Terrorists are also using bot networks (botnets) frequently to attack websites. For example, someone could digitally hold a company and its website ransom, forcing them to send money or else the virus writer would start a distributed denial of service attack. Some computer terrorists have networks of hundreds of thousands of computers, making the attacks powerful enough to take down even the largest corporate servers.

The last weapon in the attacker's arsenal is the rootkit - a technique used to hide the malicious code in an infected computer so that no software can see them. There are many techniques available to attackers which can hide files and other components of viruses. Many of these techniques have been discovered and counter-attacks have been created by antivirus companies, but, as always, the virus writers are one step ahead and have many ways to combat even the most powerful antivirus and antirootkit software. Some months ago, users started reporting about a rootkit infection that was totally unknown to antivirus companies. This threat is still emerging and evolving and is still widely undetected. On the following pages, we are going to analyze this infection in detail.

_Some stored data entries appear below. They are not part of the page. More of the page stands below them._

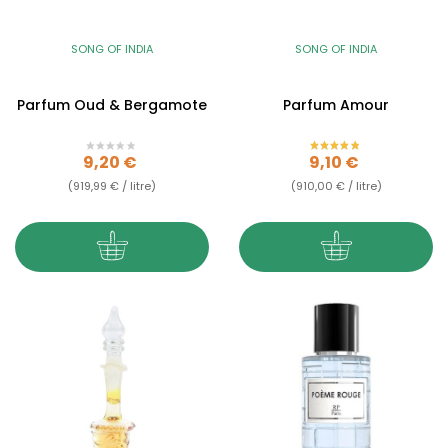
SONG OF INDIA
SONG OF INDIA
Parfum Oud & Bergamote
Parfum Amour
Prix
Prix
9,20 €
9,10 €
(919,99 € / litre)
(910,00 € / litre)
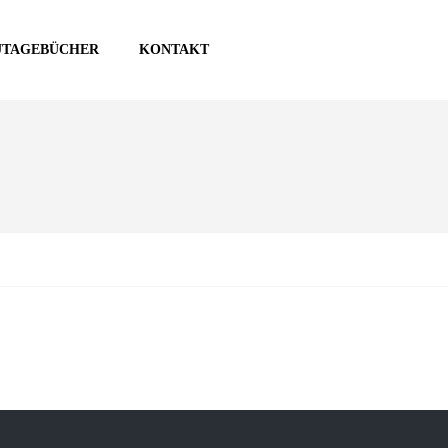
UTAGEBÜCHER
KONTAKT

In May, 2006, users started to report some strange behavior in Windows: strange crashes at boot up, unusual reports of antivirus software reporting heuristic detections of files they couldn't clean, and odd files appearing on the hard drive. Italian users reported the URLs of suspicious websites. When users visited these websites, their CPUs spiked abnormally high and their systems slowed down.

After these first signs, people reported infections of rootkits on their computers, discovered by some rootkit scanners. Removing this infection, on the other hand, would turn out to be much more difficult than expected. In August 2006, three months later, this infection is still spreading widely - not only in Italy, but to other countries as well. No security company has released an update for their engine or found a solution which totally removes the

In the following pages, we will deeply analyze the infection to better understand how it works. All of the information stated in this document has been taken from myself, the web, and other researchers around the world. For information on contributors and sources, I have included a complete list at the end of the document.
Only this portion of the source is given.